# Math Help - Inequality

1. ## Inequality

Let $a,b,c$ be positive real numbers. Prove that
$\dfrac{a}{b+c}+\dfrac{b}{a+c}+\dfrac{c}{a+b}\geq\d frac{3}{2}$

2. Originally Posted by math sucks
Let $a,b,c$ be positive real numbers. Prove that
$\dfrac{a}{b+c}+\dfrac{b}{a+c}+\dfrac{c}{a+b}\geq\d frac{3}{2}$
This happens to be well-known.

$\frac{a}{b+c}+\frac{b}{a+c}+\frac{c}{a+b} \geq \frac{3}{2}$

$\frac{a+b+c}{b+c}+\frac{a+b+c}{a+c}+\frac{a+b+c}{a +b} \geq \frac{9}{2}$.

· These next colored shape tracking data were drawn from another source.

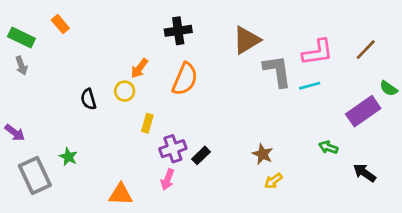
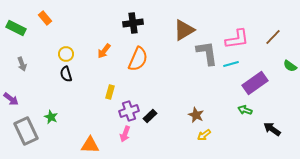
gray arrow: (21, 66) -> (22, 64), moved
yellow circle: (125, 91) -> (66, 54), moved
purple rectangle: (363, 111) -> (255, 83), moved

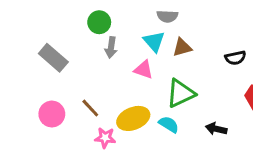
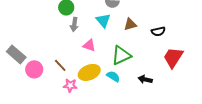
brown triangle: (182, 47) -> (130, 24), moved
gray rectangle: (53, 58) -> (16, 54), moved
pink triangle: (144, 70) -> (89, 45), moved

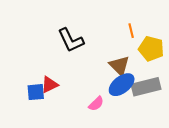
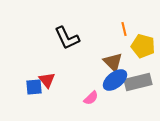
red triangle: (50, 85) -> (47, 80), turned -42

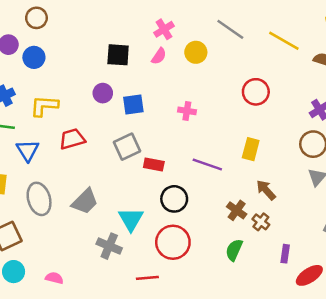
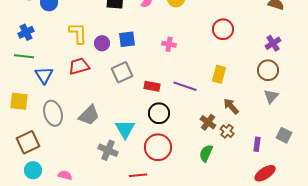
purple circle: (103, 93) -> (102, 43), moved
yellow L-shape: (44, 106) -> (78, 33), moved, turned 85
red rectangle: (154, 164) -> (152, 86), moved
purple rectangle: (285, 254) -> (257, 144), moved

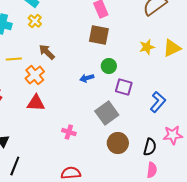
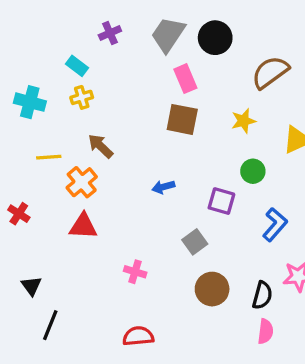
yellow cross: (35, 21) -> (82, 97), turned 32
yellow star: (147, 47) -> (243, 121), moved
green circle: (109, 66) -> (253, 171), moved
gray square: (107, 113) -> (195, 242), size x0.7

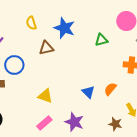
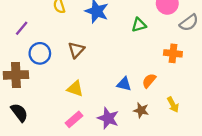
brown triangle: (46, 48) -> (76, 50), moved, turned -35
blue triangle: (88, 92) -> (124, 84), turned -32
brown star: (115, 124) -> (141, 110), moved

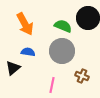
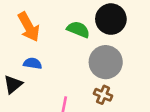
gray circle: (62, 51) -> (106, 62), moved

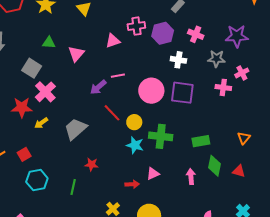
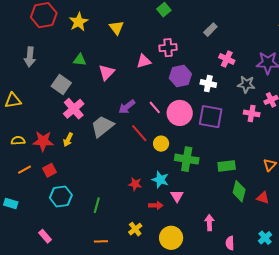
purple hexagon: (163, 33) -> (180, 76), moved
pink line: (118, 76) -> (155, 107), moved, turned 56
red star: (22, 107) -> (43, 141), moved
yellow arrow: (41, 123) -> (68, 140), turned -32
gray trapezoid: (75, 129) -> (102, 126), moved
cyan star: (135, 145) -> (160, 180), moved
red star: (92, 164) -> (135, 184), moved
pink triangle: (153, 174) -> (177, 196), turned -40
pink arrow: (191, 176) -> (209, 223), moved

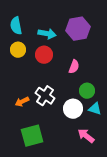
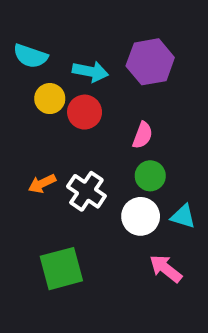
cyan semicircle: (16, 26) -> (30, 56), turned -60
yellow circle: (18, 50) -> (50, 99), moved
green circle: (87, 91) -> (150, 176), moved
orange arrow: (22, 102) -> (42, 184), moved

$\Delta = (a+b+c)\left( \frac{1}{b+c}+\frac{1}{a+c}+\frac{1}{a+b} \right)\geq \frac{9}{2}$

But, $\frac{3}{\frac{1}{b+c}+\frac{1}{a+c}+\frac{1}{a+b} } \leq \frac{2(a+b+c)}{3}$ by HM-AM.

Thus, $\Delta \geq (a+b+c)\cdot \frac{9}{2(a+b+c)} = \frac{9}{2}$.